Interestingly, he said that these days he is happy to use frozen foie gras in his restaurant. "The decision to start flash-freezing foie gras, 10 or so years ago, was a revolution in the business. Doing this seals in the flavour, preserves the texture and helps to slow down the process of oxidisation. It is now possible to get hold of really outstanding frozen produce." All of which is good news for foie gras fans living miles from France.
Because of the richness of the ingredient, when serving foie gras Menard stressed that it was important to balance the flavours in the dish. "You need harmony; a little sweetness, slight acidity, a bitter edge and, of course, saltiness." Menard also said the recipes he provided were intended "as a base only. Feel free to do things your way; use your imagination, use your heart. That is what cooking is all about".
For those that feel they need a little more guidance than that, his recipe for smoked foie gras custard with sorrel espuma is below, and would make an impressive dinner party starter.

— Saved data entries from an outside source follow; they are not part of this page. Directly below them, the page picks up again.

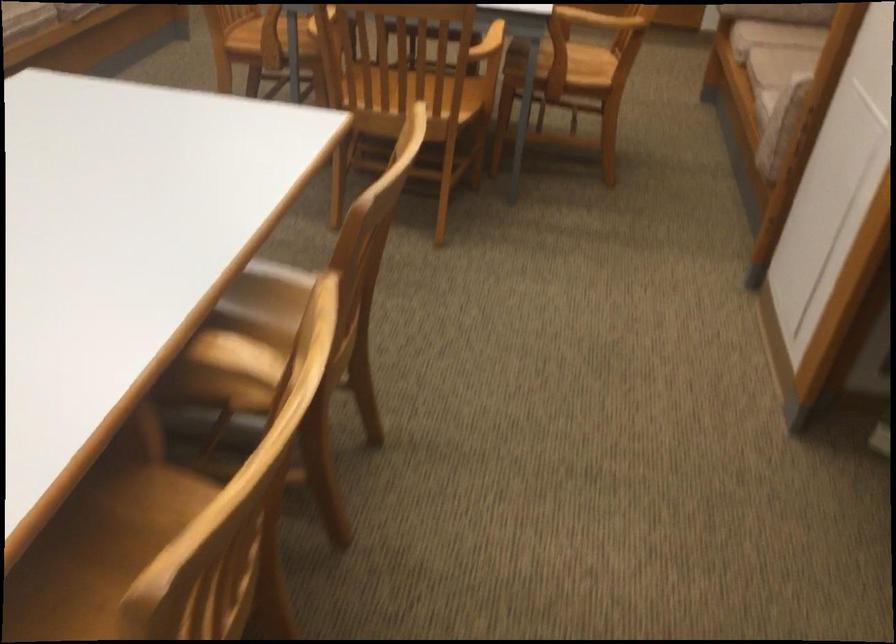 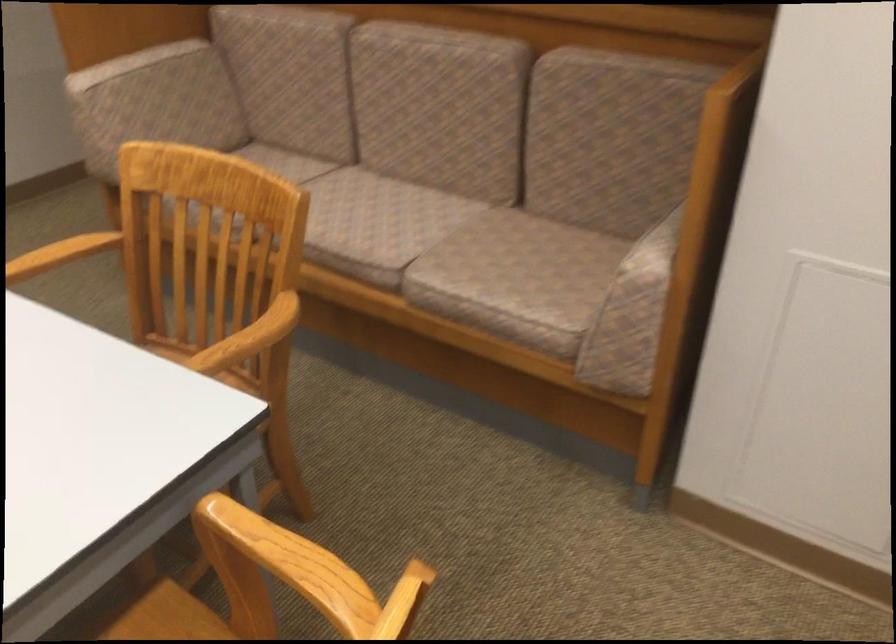 Question: I am providing you with two images of the same scene from different viewpoints. Please identify which objects are invisible in image2.

Choices:
 (A) upholstered sofa sitting surface
 (B) wooden chair sitting surface
 (C) upholstered sofa armrest
 (D) small blue globe

Answer: (B) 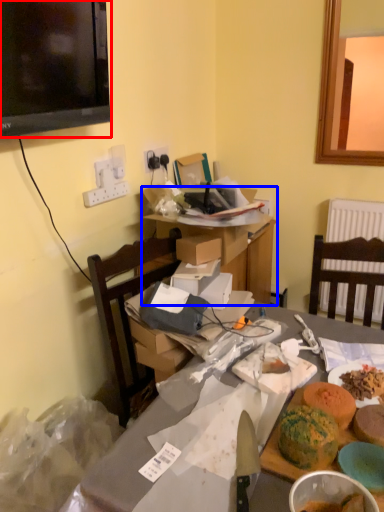 Question: Which point is further to the camera, television (highlighted by a red box) or table (highlighted by a blue box)?

Choices:
 (A) television
 (B) table

Answer: (B) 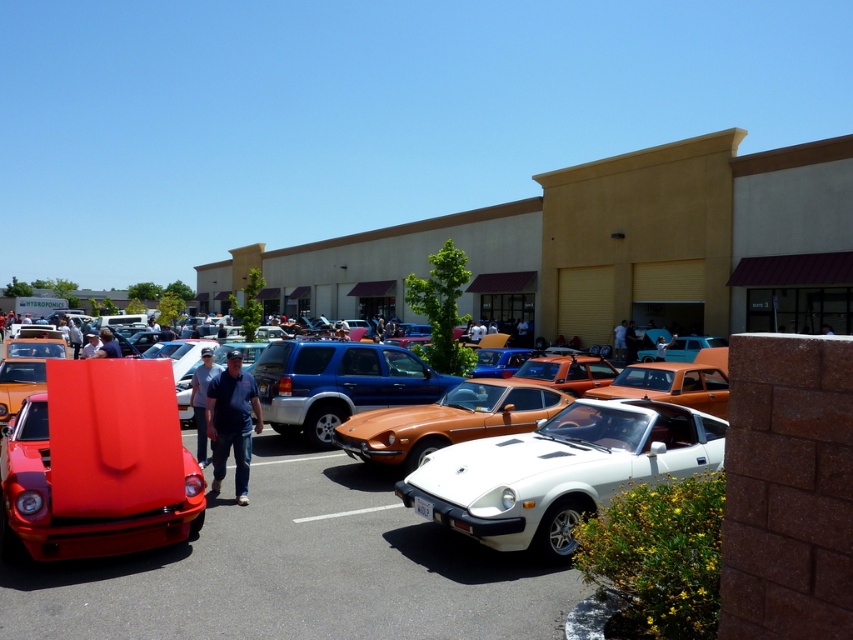 You are a photographer setting up a camera on a tripod. You want to capture both the shiny orange car at center and the white matte convertible at center in a single shot. Given that your camera has a fixed focal length, which car should you position closer to the camera to ensure both fit in the frame?

Since the shiny orange car at center is narrower than the white matte convertible at center, you should position the wider white matte convertible at center closer to the camera. This way, both cars will fit within the frame while maintaining their proportions.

Smoked foie gras custard with sorrel espuma
For the foie gras:
4 x 100g pieces foie gras 150ml chicken stock 20g cream 40g milk 1 egg
For the sorrel espuma:
300g sorrel (rocket could be used as an alternative) 350ml chicken stock 320ml cream 2 tsp egg white powder (optional) salt and pepper wood chips
Place the foie gras on a cooling rack or tray with perforated holes. Scatter the wood chips over the base of a deep roasting dish. Carefully set fire to the chips, leave the flames to die out and create smoke. Quickly place the rack with the foie gras on top of the roasting tray, top with a lid or wrap tightly with foil and leave for 15 minutes. For an intensely smoky flavour, repeat this process again.
Warm the chicken stock. Place the foie gras in a blender, add a ladleful of stock and blend. Pour in the rest of the stock, followed by the cream, milk and egg, blending well. Season with salt and pepper and pass the mixture through a fine sieve - it will have a thin liquid consistency.
Pour into four small containers, such as espresso cups. Cover tightly with cling film and steam for 15 minutes. You can do this in a steamer oven set at 85¿C or on the hob in a steamer basket. When the foie gras is ready, it should have the consistency of creme brûlée - set with a slight wobble. The custards can be cooked ahead of time and served at room temperature.
To prepare the sorrel espuma, place the sorrel leaves in a blender with the cold chicken stock. Blend well and pass through a fine sieve into a bowl. If you have an espuma gun, stir in the cream and egg white powder (if using) and transfer to the gun canister. Charge with one gas cartridge and top each custard with the sorrel mousse just before serving. In the absence of an espuma gun, whip the cream to soft peaks, before folding into the sorrel liquid. When you are ready to serve, froth up the mixture using a hand blender before spooning a small amount over each custard.